Filtering other jobs from source: a catch-all job

dgasparri · February 20, 2018, 3:51pm

Hi all,

I’m setting up a backup for my HD (some 2Tb of data), and I read in many places that a few small jobs are “better” (more performing, more secure) than a single huge job.

I have folders such as music that have a lot of data that rarely changes, so I am backing them up in separate jobs.

It would be nice to have a “project” to coordinate those single jobs, but I imagine that would require a lot of work to implement.

So I am manually creating a “catch-all job” that backs up everything that is left behind from the other jobs.

In this job I’m manually excluding each folder through a filter, but it would be easier to just filter out “everything that should be backed up by job XYZ”

JonMikelV · February 22, 2018, 9:13pm

If I understand your idea correctly, you’re proposing the ability for job B to be told to "don’t back up anything already covered by job A - is that correct?

If so, doesn’t that cause a potential “explosion” in backup size of job B if job A is deleted?

dgasparri · February 23, 2018, 7:26am

Indeed.

The purpose is to create a “whole disk” backup, without having the 2-3 TB backup size. For example, one could create

Job 1: Music
Job 2: Video
Job 3; Pictures
Job 4: Everything else that was not backed up by Job 1, 2 and 3

That would be equivalent to have a single “main-job” that splits the backup into multiple smaller targets.

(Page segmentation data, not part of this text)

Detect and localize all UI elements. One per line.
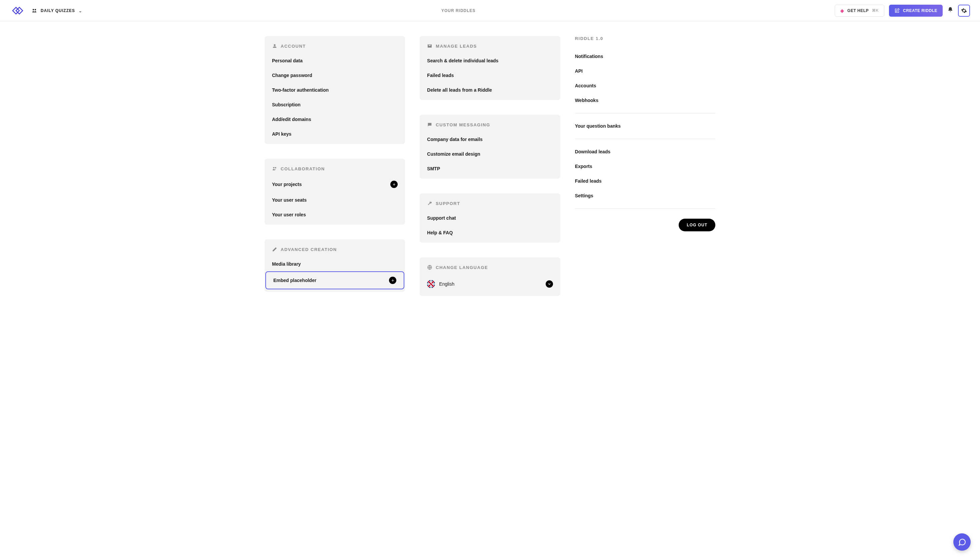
language-selector[interactable]: English [420, 275, 560, 293]
gear-icon [961, 8, 967, 14]
svg-point-0 [33, 9, 34, 10]
card-title: ADVANCED CREATION [281, 247, 337, 252]
card-title: SUPPORT [436, 201, 460, 206]
user-roles-item[interactable]: Your user roles [265, 207, 405, 222]
user-icon [272, 43, 277, 49]
wrench-icon [427, 201, 432, 206]
globe-icon [427, 265, 432, 270]
diamond-icon: ◈ [840, 8, 844, 13]
add-project-icon[interactable]: + [390, 181, 398, 188]
api-item[interactable]: API [575, 64, 715, 78]
accounts-item[interactable]: Accounts [575, 78, 715, 93]
collaboration-card: COLLABORATION Your projects + Your user … [265, 159, 405, 225]
download-leads-item[interactable]: Download leads [575, 144, 715, 159]
failed-leads-sidebar-item[interactable]: Failed leads [575, 174, 715, 188]
media-library-item[interactable]: Media library [265, 257, 405, 271]
chevron-down-icon [546, 280, 553, 288]
pencil-icon [272, 247, 277, 252]
people-icon [272, 166, 277, 171]
personal-data-item[interactable]: Personal data [265, 53, 405, 68]
edit-icon [894, 8, 900, 13]
svg-point-2 [274, 44, 275, 46]
create-riddle-button[interactable]: CREATE RIDDLE [889, 5, 943, 17]
logo[interactable] [10, 3, 25, 18]
account-card: ACCOUNT Personal data Change password Tw… [265, 36, 405, 144]
smtp-item[interactable]: SMTP [420, 161, 560, 176]
page-title: YOUR RIDDLES [89, 8, 828, 13]
settings-item[interactable]: Settings [575, 188, 715, 203]
divider [575, 113, 715, 113]
custom-messaging-card: CUSTOM MESSAGING Company data for emails… [420, 115, 560, 179]
svg-point-4 [275, 167, 276, 168]
chevron-down-icon: ⌄ [78, 8, 82, 13]
user-seats-item[interactable]: Your user seats [265, 193, 405, 207]
subscription-item[interactable]: Subscription [265, 97, 405, 112]
card-title: MANAGE LEADS [436, 44, 477, 49]
failed-leads-item[interactable]: Failed leads [420, 68, 560, 83]
help-label: GET HELP [847, 8, 869, 13]
card-title: COLLABORATION [281, 166, 325, 171]
message-icon [427, 122, 432, 127]
notifications-icon[interactable] [947, 7, 953, 14]
uk-flag-icon [427, 280, 435, 288]
people-icon [31, 8, 37, 14]
section-title: RIDDLE 1.0 [575, 36, 715, 49]
question-banks-item[interactable]: Your question banks [575, 119, 715, 133]
change-language-card: CHANGE LANGUAGE English [420, 257, 560, 296]
get-help-button[interactable]: ◈ GET HELP ⌘K [835, 5, 884, 17]
advanced-creation-card: ADVANCED CREATION Media library Embed pl… [265, 239, 405, 292]
help-faq-item[interactable]: Help & FAQ [420, 225, 560, 240]
support-chat-item[interactable]: Support chat [420, 211, 560, 225]
divider [575, 208, 715, 209]
company-data-item[interactable]: Company data for emails [420, 132, 560, 147]
create-label: CREATE RIDDLE [903, 8, 937, 13]
language-label: English [439, 281, 454, 287]
change-password-item[interactable]: Change password [265, 68, 405, 83]
svg-point-1 [35, 9, 36, 10]
workspace-selector[interactable]: DAILY QUIZZES ⌄ [31, 8, 82, 14]
riddle-1-section: RIDDLE 1.0 Notifications API Accounts We… [575, 36, 715, 231]
workspace-label: DAILY QUIZZES [41, 8, 75, 13]
manage-leads-card: MANAGE LEADS Search & delete individual … [420, 36, 560, 100]
delete-all-leads-item[interactable]: Delete all leads from a Riddle [420, 83, 560, 97]
two-factor-item[interactable]: Two-factor authentication [265, 83, 405, 97]
logout-button[interactable]: LOG OUT [679, 219, 715, 231]
card-title: CUSTOM MESSAGING [436, 122, 490, 127]
projects-item[interactable]: Your projects + [265, 176, 405, 193]
search-delete-leads-item[interactable]: Search & delete individual leads [420, 53, 560, 68]
webhooks-item[interactable]: Webhooks [575, 93, 715, 108]
card-title: ACCOUNT [281, 44, 306, 49]
help-shortcut: ⌘K [872, 8, 879, 13]
card-title: CHANGE LANGUAGE [436, 265, 488, 270]
api-keys-item[interactable]: API keys [265, 127, 405, 141]
email-design-item[interactable]: Customize email design [420, 147, 560, 161]
svg-point-3 [273, 167, 274, 168]
mail-icon [427, 43, 432, 49]
support-card: SUPPORT Support chat Help & FAQ [420, 193, 560, 243]
domains-item[interactable]: Add/edit domains [265, 112, 405, 127]
add-embed-icon[interactable]: + [389, 277, 396, 284]
settings-button[interactable] [958, 5, 970, 17]
exports-item[interactable]: Exports [575, 159, 715, 174]
notifications-item[interactable]: Notifications [575, 49, 715, 64]
embed-placeholder-item[interactable]: Embed placeholder + [265, 271, 404, 289]
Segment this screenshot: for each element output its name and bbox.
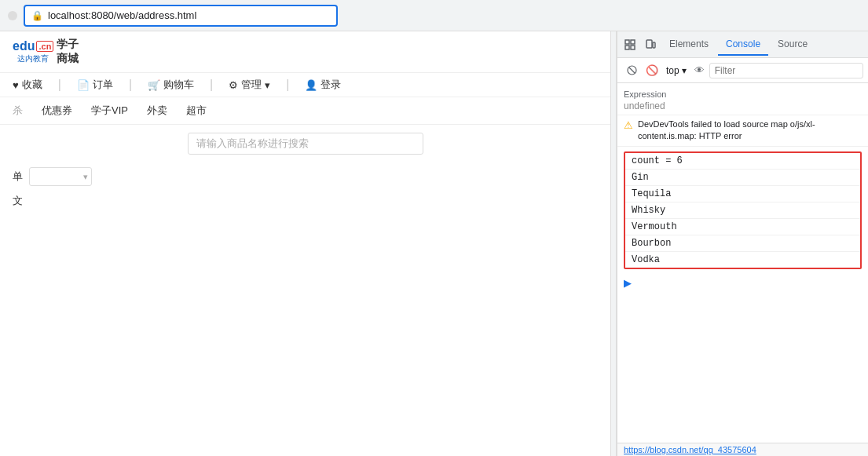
nav-login[interactable]: 👤 登录 [305,78,341,92]
divider-2: | [129,78,132,92]
site-header: edu .cn 达内教育 学子 商城 [0,31,610,72]
svg-line-7 [629,67,635,73]
category-bar: 杀 优惠券 学子VIP 外卖 超市 [0,97,610,125]
divider-1: | [58,78,61,92]
divider-3: | [210,78,213,92]
eye-icon[interactable]: 👁 [694,64,705,76]
main-layout: edu .cn 达内教育 学子 商城 ♥ 收藏 | 📄 订单 | 🛒 [0,31,868,456]
svg-rect-4 [646,40,652,48]
warning-message: ⚠ DevDevTools failed to load source map … [617,115,868,147]
tab-source[interactable]: Source [770,34,815,56]
devtools-content: Expression undefined ⚠ DevDevTools faile… [617,83,868,443]
result-gin: Gin [625,170,860,186]
user-icon: 👤 [305,79,317,91]
filter-input[interactable] [709,63,863,78]
result-vodka: Vodka [625,252,860,268]
divider-4: | [286,78,289,92]
result-bourbon: Bourbon [625,235,860,252]
svg-rect-1 [631,40,635,44]
devtools-toolbar: 🚫 top ▾ 👁 [617,58,868,83]
cat-supermarket[interactable]: 超市 [186,104,207,118]
warning-icon: ⚠ [624,119,633,131]
nav-order-label: 订单 [93,78,113,92]
order-icon: 📄 [77,79,90,91]
context-selector[interactable]: top ▾ [663,64,690,78]
label-dan: 单 [13,170,23,184]
cat-vip[interactable]: 学子VIP [91,104,128,118]
logo-company: 达内教育 [17,53,49,64]
browser-bar: 🔒 localhost:8080/web/address.html [0,0,868,31]
nav-collect[interactable]: ♥ 收藏 [13,78,42,92]
expression-value: undefined [624,100,862,111]
heart-icon: ♥ [13,79,19,91]
url-text: localhost:8080/web/address.html [48,9,196,21]
scroll-divider [610,31,617,456]
status-link-text: https://blog.csdn.net/qq_43575604 [624,445,756,454]
console-prompt: ▶ [617,274,868,292]
lock-icon: 🔒 [31,10,43,21]
expression-section: Expression undefined [617,86,868,115]
search-input-wrap[interactable]: 请输入商品名称进行搜索 [188,133,423,155]
device-toggle-button[interactable] [641,35,660,54]
cat-coupon[interactable]: 优惠券 [42,104,72,118]
search-bar: 请输入商品名称进行搜索 [0,125,610,162]
svg-rect-0 [625,40,629,44]
top-label: top [666,65,679,76]
nav-back[interactable] [8,11,17,20]
logo-area: edu .cn 达内教育 学子 商城 [13,38,79,66]
context-chevron-icon: ▾ [682,65,687,76]
tab-elements[interactable]: Elements [661,34,716,56]
devtools-status-bar[interactable]: https://blog.csdn.net/qq_43575604 [617,443,868,456]
clear-console-button[interactable] [622,61,641,80]
page-section-1: 单 ▾ [0,162,610,191]
result-tequila: Tequila [625,186,860,202]
svg-rect-3 [631,46,635,49]
label-wen: 文 [13,195,23,206]
prompt-arrow-icon: ▶ [624,277,632,289]
tab-console[interactable]: Console [718,34,768,56]
inspect-element-button[interactable] [621,35,639,54]
cat-delete[interactable]: 杀 [13,104,23,118]
nav-cart[interactable]: 🛒 购物车 [148,78,194,92]
dropdown-arrow: ▾ [83,172,88,182]
expression-label: Expression [624,89,862,99]
cart-icon: 🛒 [148,79,160,91]
search-placeholder: 请输入商品名称进行搜索 [196,137,309,151]
nav-manage-label: 管理 [241,78,262,92]
site-name: 学子 商城 [57,38,79,66]
nav-order[interactable]: 📄 订单 [77,78,113,92]
nav-collect-label: 收藏 [22,78,42,92]
svg-rect-5 [653,42,655,48]
logo-edu: edu [13,39,35,53]
chevron-down-icon: ▾ [265,79,270,91]
url-bar[interactable]: 🔒 localhost:8080/web/address.html [24,5,338,27]
count-row: count = 6 [625,153,860,170]
console-result: count = 6 Gin Tequila Whisky Vermouth Bo… [624,151,862,269]
webpage: edu .cn 达内教育 学子 商城 ♥ 收藏 | 📄 订单 | 🛒 [0,31,610,456]
page-section-2: 文 [0,191,610,211]
warning-text: DevDevTools failed to load source map o/… [638,119,862,143]
nav-cart-label: 购物车 [163,78,194,92]
nav-login-label: 登录 [320,78,341,92]
input-dan[interactable]: ▾ [29,167,92,186]
nav-bar: ♥ 收藏 | 📄 订单 | 🛒 购物车 | ⚙ 管理 ▾ | 👤 登录 [0,72,610,97]
svg-rect-2 [625,46,629,49]
gear-icon: ⚙ [229,79,238,91]
devtools-panel: Elements Console Source 🚫 top ▾ 👁 [617,31,868,456]
cat-takeaway[interactable]: 外卖 [147,104,167,118]
devtools-tabs: Elements Console Source [617,31,868,58]
no-entry-icon[interactable]: 🚫 [646,64,658,76]
logo-cn: .cn [36,41,53,52]
nav-manage[interactable]: ⚙ 管理 ▾ [229,78,270,92]
result-whisky: Whisky [625,202,860,219]
result-vermouth: Vermouth [625,219,860,235]
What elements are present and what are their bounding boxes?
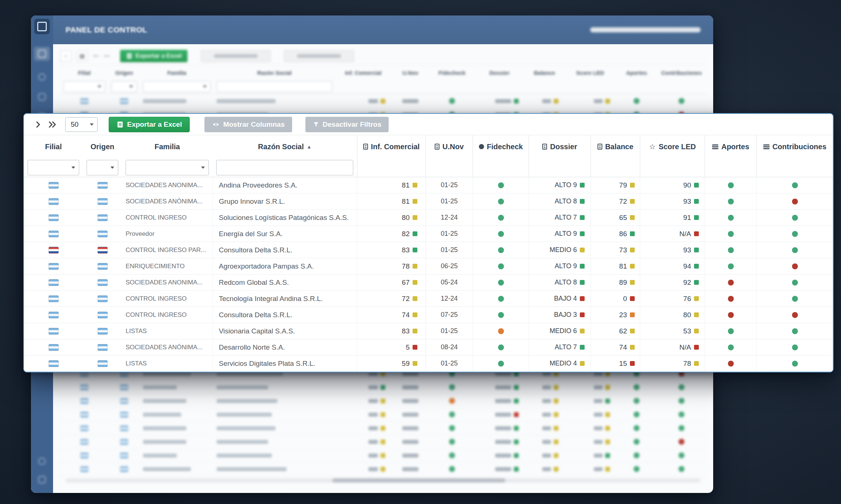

From my understanding of how Duplicati works (still learning C sharp to be able to contribute), that seems to be the easiest way to implement it, as it only requires a (meta-?)filter that reads the other job’s config file and enqueue the appropriate parts into the current job filters. All the interpreters for config files and filters are already developed.

A nice feature would be to exclude the paths/files included in the other job, but NOT to include the paths specifically excluded in the other job. For example, I set up the “pictures” job to exclude the “.thumbnail” subfolders. Those subfolders should not be backed up also in the main job.

What do you think of it?

kees-z · February 23, 2018, 1:21pm

I guess this is a feature that is very tricky to implement. In general, I think it’s not recommended to create backup jobs that are dependent on other backup jobs. Also, I expect a lot of doubtful situations how it behaves.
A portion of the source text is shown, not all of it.